Ses ennemis disent qu’il fut roi sans couronne et qu’il confondait l’unité et l’unanimité.
Et en cela ses ennemis ont raison.
Ses ennemis disent que si Napoléon avait eu un quotidien comme Granma, aucun Français n’aurait jamais su la défaite de Waterloo.
Et en cela ses ennemis ont raison.
Ses ennemis disent qu’il a exercé le pouvoir en parlant beaucoup et en écoutant peu, parce qu’il était plus habitué aux échos qu’aux voix.
Et en cela ses ennemis ont raison.
Mais ses ennemis ne disent pas que ce n’est pas pour poser pour l’Histoire qu’il a fait face aux balles quand il y a eu l’invasion, qu’il a affronté les ouragans d’égal à égal, qu’il a survécu à six cent trente-sept attentats à sa vie, que son énergie contagieuse fut décisive pour convertir une colonie en une patrie et que ce n’est pas grâce à la sorcellerie de Mandinga ni par un miracle de Dieu que cette nouvelle patrie a pu survivre à dix présidents des Etats-Unis qui avaient déjà attaché leur serviette pour la dévorer avec couteau et fourchette.
Et ses ennemis ne disent pas que Cuba est un des rares pays qui ne concourent pas à la Coupe mondiale des paillassons.
Et ils ne disent pas non plus que cette révolution, qui a grandi dans le châtiment, est ce qu’elle a pu être et non pas ce qu’elle désirait être. Ils ne disent pas non plus que le mur entre le désir et la réalité s’est dans une grande mesure fait plus haut et plus large à cause du blocus impérial qui a étouffé le développement d’une démocratie à la cubaine, l’a obligée à militariser la société et a fourni à la bureaucratie, qui pour chaque solution a toujours un problème, les alibis dont elle a besoin pour se justifier et se perpétuer.

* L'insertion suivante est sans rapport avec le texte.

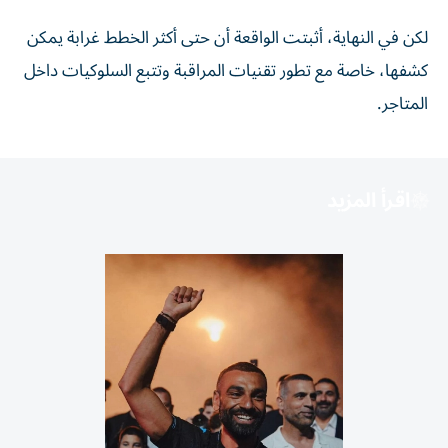
لكن في النهاية، أثبتت الواقعة أن حتى أكثر الخطط غرابة يمكن
كشفها، خاصة مع تطور تقنيات المراقبة وتتبع السلوكيات داخل
المتاجر.
اقرأ المزيد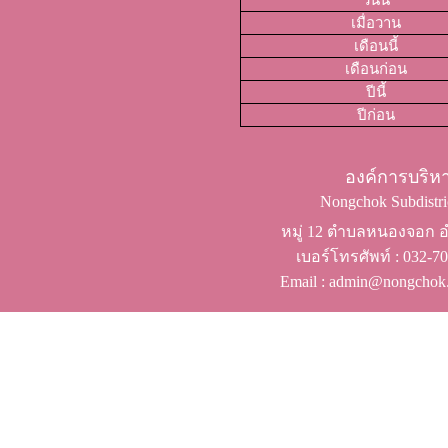
วันนี้
เมื่อวาน
เดือนนี้
เดือนก่อน
ปีนี้
ปีก่อน
องค์การบริ
Nongchok Subdistric
หมู่ 12 ตำบลหนองจอก อำ
เบอร์โทรศัพท์ ​: 032-
Email : admin@nongchok.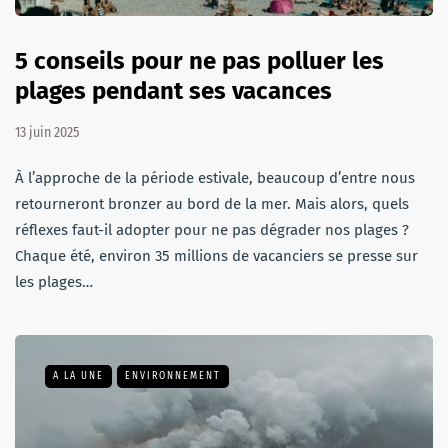
5 conseils pour ne pas polluer les
plages pendant ses vacances
13 juin 2025
À l’approche de la période estivale, beaucoup d’entre nous
retourneront bronzer au bord de la mer. Mais alors, quels
réflexes faut-il adopter pour ne pas dégrader nos plages ?
Chaque été, environ 35 millions de vacanciers se presse sur
les plages…
A LA UNE
ENVIRONNEMENT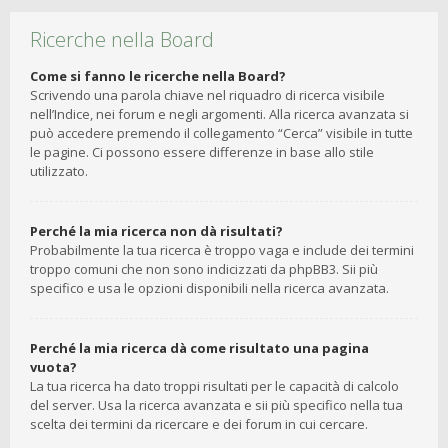
Ricerche nella Board
Come si fanno le ricerche nella Board?
Scrivendo una parola chiave nel riquadro di ricerca visibile
nell’Indice, nei forum e negli argomenti. Alla ricerca avanzata si
può accedere premendo il collegamento “Cerca” visibile in tutte
le pagine. Ci possono essere differenze in base allo stile
utilizzato.
Perché la mia ricerca non dà risultati?
Probabilmente la tua ricerca è troppo vaga e include dei termini
troppo comuni che non sono indicizzati da phpBB3. Sii più
specifico e usa le opzioni disponibili nella ricerca avanzata.
Perché la mia ricerca dà come risultato una pagina
vuota?
La tua ricerca ha dato troppi risultati per le capacità di calcolo
del server. Usa la ricerca avanzata e sii più specifico nella tua
scelta dei termini da ricercare e dei forum in cui cercare.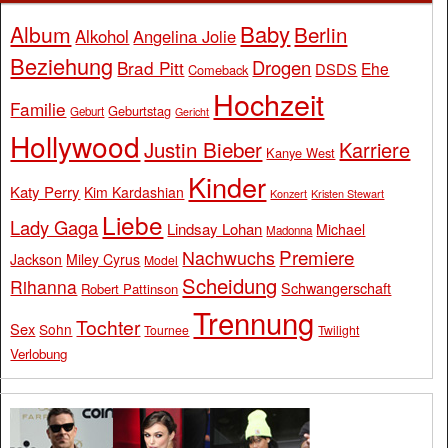
Baby
Album
Berlin
Alkohol
Angelina Jolie
Beziehung
Drogen
Brad Pitt
Ehe
DSDS
Comeback
Hochzeit
Familie
Geburtstag
Geburt
Gericht
Hollywood
Justin Bieber
Karriere
Kanye West
Kinder
Katy Perry
Kim Kardashian
Konzert
Kristen Stewart
Liebe
Lady Gaga
Lindsay Lohan
Michael
Madonna
Premiere
Nachwuchs
Jackson
Miley Cyrus
Model
Scheidung
Rihanna
Schwangerschaft
Robert Pattinson
Trennung
Tochter
Sex
Sohn
Tournee
Twilight
Verlobung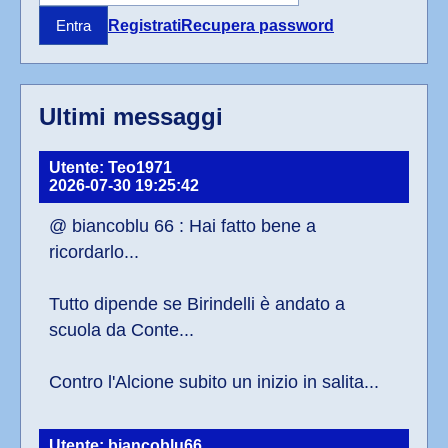
Registrati
Recupera password
Entra
Ultimi messaggi
Utente: Teo1971
2026-07-30 19:25:42
@ biancoblu 66 : Hai fatto bene a 
ricordarlo...
Tutto dipende se Birindelli è andato a 
scuola da Conte...
Contro l'Alcione subito un inizio in salita...
Utente: biancoblu66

Et ils ne disent pas que malgré tous les malgrés, malgré les agressions du dehors et les abus de pouvoir du dedans, cette île éprouvée mais obstinément allègre a engendré la société latino-américaine la moins injuste.
Et ses ennemis ne disent pas que cet exploit fut l’œuvre du sacrifice de son peuple, mais fut aussi l’œuvre de la volonté têtue et du sens de l’honneur démodé de ce chevalier qui s’est toujours battu pour les perdants, comme ce fameux collègue à lui qui chevaucha par les champs de Castille.